Urquiza se irritó mucho por esta negativa de ayuda por parte de los paraguayos. El encargado británico en Paraná escribió confidencialmente al Foreign Office a fines de Agosto:

“El general Urquiza con quien, a su pedido, tuve una entrevista esta mañana, me solicitó que informara a Vuestra Señoría que, en caso de que el Gobierno de Su Majestad a consecuencia de la ofensiva conducta del Gobierno del Paraguay (disputa sobre las demandas de un navío británico que había sufrido daños en una colisión con un buque paraguayo) crea necesario enviar una expedición a la capital de esa República, Su Excelencia no sólo consideraría favorablemente tal procedimiento sino que ofrecería todas las facilidades que estuviesen en su poder, tal como abastecer las fuerzas con carne y provisiones, permitir depósitos de carbón, proporcionar pilotos, etc., y hasta proporcionaría hombres y caballos si fueran requeridos.
“Su Excelencia agregó que haría un gran servicio a la causa de la civilización obligando al presidente López a cambiar su política exclusivista por una más liberal tal como la de inducir a extranjeros a establecerse en un país tan rico y fértil donde su industria y capitales podrían producir los más benéficos resultados”(64).
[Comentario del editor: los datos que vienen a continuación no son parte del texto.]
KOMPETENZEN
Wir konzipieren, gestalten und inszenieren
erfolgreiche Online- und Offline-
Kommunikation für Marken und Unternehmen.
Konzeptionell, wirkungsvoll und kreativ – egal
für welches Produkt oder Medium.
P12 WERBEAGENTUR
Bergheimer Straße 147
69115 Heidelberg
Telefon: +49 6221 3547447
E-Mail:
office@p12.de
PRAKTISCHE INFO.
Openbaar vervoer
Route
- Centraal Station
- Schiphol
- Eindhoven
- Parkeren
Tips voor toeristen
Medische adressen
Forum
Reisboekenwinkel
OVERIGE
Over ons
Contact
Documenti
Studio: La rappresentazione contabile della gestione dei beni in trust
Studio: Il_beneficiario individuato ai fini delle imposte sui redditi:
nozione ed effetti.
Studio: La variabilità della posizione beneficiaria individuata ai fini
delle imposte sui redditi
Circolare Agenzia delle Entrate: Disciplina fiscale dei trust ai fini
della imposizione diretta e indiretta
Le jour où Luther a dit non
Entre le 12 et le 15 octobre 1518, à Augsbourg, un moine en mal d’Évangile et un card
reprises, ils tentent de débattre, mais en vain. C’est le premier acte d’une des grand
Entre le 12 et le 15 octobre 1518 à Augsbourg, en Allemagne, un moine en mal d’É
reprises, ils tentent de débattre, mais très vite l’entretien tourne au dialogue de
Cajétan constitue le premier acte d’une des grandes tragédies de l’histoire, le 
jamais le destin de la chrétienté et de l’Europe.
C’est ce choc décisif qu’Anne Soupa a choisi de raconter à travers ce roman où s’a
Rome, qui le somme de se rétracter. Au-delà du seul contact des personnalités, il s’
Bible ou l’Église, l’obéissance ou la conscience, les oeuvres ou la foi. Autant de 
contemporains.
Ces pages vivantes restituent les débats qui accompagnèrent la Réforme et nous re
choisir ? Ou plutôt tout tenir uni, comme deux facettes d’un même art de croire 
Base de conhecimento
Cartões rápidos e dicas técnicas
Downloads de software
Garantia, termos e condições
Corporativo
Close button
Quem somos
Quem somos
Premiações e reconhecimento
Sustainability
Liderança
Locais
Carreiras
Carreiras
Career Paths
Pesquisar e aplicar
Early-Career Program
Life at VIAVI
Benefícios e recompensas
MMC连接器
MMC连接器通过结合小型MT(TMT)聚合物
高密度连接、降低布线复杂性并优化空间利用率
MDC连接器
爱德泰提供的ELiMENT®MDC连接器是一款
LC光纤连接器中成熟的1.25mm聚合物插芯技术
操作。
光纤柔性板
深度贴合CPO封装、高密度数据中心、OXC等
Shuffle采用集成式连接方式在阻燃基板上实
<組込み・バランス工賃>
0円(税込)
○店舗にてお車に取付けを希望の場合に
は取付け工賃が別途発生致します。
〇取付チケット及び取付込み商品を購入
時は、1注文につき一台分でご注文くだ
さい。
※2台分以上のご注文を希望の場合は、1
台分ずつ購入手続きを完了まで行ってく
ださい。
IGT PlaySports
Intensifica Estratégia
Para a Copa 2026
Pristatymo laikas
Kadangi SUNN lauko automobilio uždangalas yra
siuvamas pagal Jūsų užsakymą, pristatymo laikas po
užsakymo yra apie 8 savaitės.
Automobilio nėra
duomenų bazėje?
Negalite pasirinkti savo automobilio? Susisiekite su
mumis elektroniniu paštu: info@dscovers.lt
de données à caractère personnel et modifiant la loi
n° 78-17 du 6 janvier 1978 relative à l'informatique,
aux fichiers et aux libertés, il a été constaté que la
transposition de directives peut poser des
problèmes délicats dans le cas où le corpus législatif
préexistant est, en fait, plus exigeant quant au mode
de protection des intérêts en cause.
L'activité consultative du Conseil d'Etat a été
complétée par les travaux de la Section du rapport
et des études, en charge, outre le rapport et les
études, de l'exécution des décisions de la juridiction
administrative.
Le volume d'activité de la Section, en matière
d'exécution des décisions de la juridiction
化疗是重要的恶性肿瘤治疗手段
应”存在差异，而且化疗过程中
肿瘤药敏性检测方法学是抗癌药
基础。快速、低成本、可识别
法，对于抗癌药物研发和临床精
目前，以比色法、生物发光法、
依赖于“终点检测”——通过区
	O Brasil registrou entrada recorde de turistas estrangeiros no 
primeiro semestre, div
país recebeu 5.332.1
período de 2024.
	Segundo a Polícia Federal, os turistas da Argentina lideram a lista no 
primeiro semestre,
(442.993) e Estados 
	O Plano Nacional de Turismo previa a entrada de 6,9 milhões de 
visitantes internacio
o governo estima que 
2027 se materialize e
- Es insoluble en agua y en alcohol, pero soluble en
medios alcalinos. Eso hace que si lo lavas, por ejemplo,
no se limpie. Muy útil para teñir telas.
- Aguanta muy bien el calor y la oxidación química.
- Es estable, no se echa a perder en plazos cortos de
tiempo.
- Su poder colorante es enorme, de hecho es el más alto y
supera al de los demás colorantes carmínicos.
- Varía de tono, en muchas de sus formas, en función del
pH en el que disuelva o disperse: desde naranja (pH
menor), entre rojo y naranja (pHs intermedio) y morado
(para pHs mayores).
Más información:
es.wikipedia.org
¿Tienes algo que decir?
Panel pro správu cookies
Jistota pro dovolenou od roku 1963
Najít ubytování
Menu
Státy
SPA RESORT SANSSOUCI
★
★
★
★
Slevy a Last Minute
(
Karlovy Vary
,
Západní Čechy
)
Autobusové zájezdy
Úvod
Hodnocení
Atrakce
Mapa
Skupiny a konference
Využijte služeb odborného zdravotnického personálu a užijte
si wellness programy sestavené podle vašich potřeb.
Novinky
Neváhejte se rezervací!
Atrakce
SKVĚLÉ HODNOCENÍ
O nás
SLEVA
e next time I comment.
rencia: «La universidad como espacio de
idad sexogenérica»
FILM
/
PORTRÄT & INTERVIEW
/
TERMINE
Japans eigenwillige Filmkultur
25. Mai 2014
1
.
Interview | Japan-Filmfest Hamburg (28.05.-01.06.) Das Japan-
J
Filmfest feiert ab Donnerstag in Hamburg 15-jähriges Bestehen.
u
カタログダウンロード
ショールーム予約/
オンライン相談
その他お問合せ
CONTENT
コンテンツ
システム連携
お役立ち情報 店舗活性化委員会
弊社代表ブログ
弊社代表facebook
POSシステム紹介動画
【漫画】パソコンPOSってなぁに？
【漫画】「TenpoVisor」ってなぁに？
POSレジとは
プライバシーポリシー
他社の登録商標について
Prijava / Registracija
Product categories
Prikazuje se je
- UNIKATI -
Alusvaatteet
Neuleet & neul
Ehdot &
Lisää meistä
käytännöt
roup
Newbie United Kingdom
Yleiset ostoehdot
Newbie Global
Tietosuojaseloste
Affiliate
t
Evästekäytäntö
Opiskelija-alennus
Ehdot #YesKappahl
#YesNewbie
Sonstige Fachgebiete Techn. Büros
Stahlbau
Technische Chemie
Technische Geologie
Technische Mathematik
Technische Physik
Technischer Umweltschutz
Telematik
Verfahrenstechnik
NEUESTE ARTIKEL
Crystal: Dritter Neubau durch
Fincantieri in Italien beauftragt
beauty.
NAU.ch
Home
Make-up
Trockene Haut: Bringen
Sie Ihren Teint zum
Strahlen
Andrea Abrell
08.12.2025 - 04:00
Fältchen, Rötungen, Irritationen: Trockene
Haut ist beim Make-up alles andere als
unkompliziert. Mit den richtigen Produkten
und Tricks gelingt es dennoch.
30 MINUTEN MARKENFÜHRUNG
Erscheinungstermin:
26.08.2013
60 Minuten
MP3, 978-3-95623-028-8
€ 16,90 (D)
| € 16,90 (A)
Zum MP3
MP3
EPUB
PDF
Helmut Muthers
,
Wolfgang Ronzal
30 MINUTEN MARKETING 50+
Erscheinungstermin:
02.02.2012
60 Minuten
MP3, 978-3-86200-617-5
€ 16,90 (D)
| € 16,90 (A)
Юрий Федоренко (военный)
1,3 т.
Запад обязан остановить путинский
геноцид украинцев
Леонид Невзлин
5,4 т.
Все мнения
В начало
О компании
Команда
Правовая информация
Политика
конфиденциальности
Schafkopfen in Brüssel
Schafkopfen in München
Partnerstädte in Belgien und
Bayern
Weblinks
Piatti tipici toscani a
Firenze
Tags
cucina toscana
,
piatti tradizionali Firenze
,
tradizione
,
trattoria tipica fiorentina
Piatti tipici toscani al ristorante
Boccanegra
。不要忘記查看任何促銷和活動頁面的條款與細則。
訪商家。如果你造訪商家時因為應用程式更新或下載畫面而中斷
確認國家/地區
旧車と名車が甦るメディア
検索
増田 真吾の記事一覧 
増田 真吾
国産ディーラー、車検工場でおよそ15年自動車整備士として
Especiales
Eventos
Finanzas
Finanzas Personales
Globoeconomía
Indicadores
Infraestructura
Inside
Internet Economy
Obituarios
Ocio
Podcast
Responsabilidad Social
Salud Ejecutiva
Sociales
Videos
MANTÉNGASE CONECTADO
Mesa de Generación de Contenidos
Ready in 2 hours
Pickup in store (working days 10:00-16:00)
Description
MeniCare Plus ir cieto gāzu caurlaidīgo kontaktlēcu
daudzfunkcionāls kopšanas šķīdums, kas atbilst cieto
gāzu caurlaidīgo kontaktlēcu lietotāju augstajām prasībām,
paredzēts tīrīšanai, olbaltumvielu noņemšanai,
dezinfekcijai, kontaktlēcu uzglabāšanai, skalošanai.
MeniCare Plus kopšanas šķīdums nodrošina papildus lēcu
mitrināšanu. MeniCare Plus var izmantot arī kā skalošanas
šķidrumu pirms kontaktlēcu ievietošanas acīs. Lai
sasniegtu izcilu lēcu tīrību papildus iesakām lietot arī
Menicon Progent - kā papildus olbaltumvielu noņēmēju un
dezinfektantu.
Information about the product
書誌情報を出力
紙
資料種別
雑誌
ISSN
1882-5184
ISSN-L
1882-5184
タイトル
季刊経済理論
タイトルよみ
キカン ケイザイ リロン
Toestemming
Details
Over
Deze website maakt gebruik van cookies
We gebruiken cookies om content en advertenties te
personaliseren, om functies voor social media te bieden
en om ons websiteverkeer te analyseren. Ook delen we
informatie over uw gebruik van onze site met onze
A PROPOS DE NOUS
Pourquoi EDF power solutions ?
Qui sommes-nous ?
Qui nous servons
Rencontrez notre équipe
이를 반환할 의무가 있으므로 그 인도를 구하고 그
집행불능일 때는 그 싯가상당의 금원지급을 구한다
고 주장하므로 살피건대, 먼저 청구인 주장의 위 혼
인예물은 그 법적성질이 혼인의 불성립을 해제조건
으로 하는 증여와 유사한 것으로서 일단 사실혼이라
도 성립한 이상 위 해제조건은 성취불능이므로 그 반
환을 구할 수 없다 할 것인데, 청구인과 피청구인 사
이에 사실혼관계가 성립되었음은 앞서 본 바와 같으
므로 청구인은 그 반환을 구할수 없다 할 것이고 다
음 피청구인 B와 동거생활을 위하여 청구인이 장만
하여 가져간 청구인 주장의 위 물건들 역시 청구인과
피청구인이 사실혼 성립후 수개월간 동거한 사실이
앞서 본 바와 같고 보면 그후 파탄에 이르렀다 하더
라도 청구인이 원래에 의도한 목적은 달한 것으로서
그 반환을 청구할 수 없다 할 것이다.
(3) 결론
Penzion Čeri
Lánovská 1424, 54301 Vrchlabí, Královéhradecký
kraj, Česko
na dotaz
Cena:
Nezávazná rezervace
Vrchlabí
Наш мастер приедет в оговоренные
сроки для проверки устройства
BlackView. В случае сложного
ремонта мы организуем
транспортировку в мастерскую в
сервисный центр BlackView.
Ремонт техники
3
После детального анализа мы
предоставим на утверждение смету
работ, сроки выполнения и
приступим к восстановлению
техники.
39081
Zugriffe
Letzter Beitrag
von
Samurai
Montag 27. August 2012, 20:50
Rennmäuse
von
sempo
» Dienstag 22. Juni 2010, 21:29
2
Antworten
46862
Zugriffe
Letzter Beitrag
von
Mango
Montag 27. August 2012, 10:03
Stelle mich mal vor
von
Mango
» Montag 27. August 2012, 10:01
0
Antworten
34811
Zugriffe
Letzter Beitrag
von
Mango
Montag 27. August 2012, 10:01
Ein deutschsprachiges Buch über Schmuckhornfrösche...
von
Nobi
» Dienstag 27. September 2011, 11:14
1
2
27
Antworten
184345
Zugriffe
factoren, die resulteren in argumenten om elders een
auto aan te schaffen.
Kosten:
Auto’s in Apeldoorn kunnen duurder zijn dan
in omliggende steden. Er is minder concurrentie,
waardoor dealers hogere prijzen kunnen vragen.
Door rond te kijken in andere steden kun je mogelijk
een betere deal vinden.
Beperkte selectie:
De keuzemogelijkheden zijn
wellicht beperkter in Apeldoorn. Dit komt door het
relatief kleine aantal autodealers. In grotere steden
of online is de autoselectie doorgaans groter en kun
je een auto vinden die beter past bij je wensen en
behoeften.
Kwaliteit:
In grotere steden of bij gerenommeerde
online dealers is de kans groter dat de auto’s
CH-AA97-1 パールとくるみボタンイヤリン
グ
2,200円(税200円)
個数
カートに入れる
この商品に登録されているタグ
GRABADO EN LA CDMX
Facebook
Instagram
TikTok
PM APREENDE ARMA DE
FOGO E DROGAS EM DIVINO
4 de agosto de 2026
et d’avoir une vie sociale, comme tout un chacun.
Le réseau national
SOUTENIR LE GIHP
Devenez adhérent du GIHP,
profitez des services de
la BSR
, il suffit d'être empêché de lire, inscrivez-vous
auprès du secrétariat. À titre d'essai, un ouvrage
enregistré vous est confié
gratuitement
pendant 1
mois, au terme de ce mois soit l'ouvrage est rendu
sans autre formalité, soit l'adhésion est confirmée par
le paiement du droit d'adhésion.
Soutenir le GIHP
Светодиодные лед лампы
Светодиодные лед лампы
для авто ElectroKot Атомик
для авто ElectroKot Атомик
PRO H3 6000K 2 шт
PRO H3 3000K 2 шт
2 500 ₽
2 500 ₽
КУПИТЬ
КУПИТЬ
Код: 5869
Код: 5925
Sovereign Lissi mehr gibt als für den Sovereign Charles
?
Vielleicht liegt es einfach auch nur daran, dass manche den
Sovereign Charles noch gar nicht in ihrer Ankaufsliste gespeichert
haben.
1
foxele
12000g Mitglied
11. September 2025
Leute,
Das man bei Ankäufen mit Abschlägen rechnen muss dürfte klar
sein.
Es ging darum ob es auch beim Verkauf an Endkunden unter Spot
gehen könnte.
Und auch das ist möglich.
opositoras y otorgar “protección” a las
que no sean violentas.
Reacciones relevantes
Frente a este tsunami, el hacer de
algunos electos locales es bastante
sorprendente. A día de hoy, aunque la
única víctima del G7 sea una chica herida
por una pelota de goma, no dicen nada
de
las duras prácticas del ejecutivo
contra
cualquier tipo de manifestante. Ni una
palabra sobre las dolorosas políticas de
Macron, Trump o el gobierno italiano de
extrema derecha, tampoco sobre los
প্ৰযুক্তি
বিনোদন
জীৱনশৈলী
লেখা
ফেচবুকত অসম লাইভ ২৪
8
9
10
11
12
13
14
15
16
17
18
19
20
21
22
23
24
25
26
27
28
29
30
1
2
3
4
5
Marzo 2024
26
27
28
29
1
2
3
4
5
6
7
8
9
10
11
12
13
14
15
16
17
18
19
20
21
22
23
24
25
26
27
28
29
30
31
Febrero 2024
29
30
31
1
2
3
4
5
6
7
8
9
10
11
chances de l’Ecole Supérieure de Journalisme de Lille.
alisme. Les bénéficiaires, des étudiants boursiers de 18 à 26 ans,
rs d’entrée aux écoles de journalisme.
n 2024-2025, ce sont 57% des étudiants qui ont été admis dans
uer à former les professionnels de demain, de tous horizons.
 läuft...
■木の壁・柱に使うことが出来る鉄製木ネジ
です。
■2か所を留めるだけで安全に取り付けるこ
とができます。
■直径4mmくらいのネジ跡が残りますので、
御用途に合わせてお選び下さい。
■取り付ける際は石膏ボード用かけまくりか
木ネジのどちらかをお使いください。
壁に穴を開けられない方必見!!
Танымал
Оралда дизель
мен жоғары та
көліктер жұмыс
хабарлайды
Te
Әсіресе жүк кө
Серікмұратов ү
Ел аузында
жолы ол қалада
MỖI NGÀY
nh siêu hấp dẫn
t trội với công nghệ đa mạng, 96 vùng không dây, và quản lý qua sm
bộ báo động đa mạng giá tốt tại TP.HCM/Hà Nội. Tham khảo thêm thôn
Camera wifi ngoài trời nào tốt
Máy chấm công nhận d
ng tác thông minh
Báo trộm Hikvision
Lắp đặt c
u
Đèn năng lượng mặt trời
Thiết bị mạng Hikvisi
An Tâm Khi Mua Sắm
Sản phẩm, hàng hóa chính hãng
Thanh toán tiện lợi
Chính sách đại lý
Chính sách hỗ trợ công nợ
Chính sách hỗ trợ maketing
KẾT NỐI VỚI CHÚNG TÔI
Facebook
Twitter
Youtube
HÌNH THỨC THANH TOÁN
(64) Fagan a Russell, 25 de Agosto de 1859. Oficina Británica de Documentos Públicos, Documentos del Foreign Office, Correspondencia General 6, República Argentina, volumen 219, Nro. 62, confidencial. // Citado por James R. Scobie. “La Lucha por la Consolidación de la Nacionalidad Argentina. 1852-1862” (1964). Ed. Librería Hachete S. A., Buenos Aires.

Los acontecimientos políticos en el Río de la Plata no tuvieron influencia alguna ni sobre el Brasil ni sobre el Paraguay para que prestasen su ayuda a la Confederación antes de la batalla de Cepeda. Ninguna de estas naciones pensaba obtener alguna ventaja con su participación en el conflicto civil de la Argentina, cuyo resultado por cierto no era claro.

En consecuencia, la búsqueda de aliados emprendida por Urquiza en 1859 no tuvo más éxito que la de 1858. Un segundo pedido de ayuda a Brasil transmitido por intermedio de José de Amaral, ministro en Paraná, en Mayo, cayó en los oídos sordos del gabinete en Río(65).

(65) Fagan a Malmesbury, 26 de Mayo de 1859. Oficina Británica de Documentos Públicos, Documentos del Foreign Office, Correspondencia General 6, República Argentina, volumen 218, Nro. 37. // Citado por James R. Scobie. “La Lucha por la Consolidación de la Nacionalidad Argentina. 1852-1862” (1964). Ed. Librería Hachete S. A., Buenos Aires.

Sólo el temor de que la guerra entre Buenos Aires y la Confederación pudiera trastornar la paz en el Uruguay, induciría al Brasil a ayudar a la Confederación. Mientras que Paraguay, por carecer de intereses inmediatos en la escena argentina, sólo extendería su ayuda al precio de un Tratado favorable sobre límites.

Un examen más amplio de la posición de Paraguay y Brasil justo antes de Cepeda, como también la consideración de la débil y vacilante amistad del Gobierno uruguayo, será mejor analizada en el contexto de la movilización general que tuvo lugar a lo largo del Arroyo del Medio en 1859.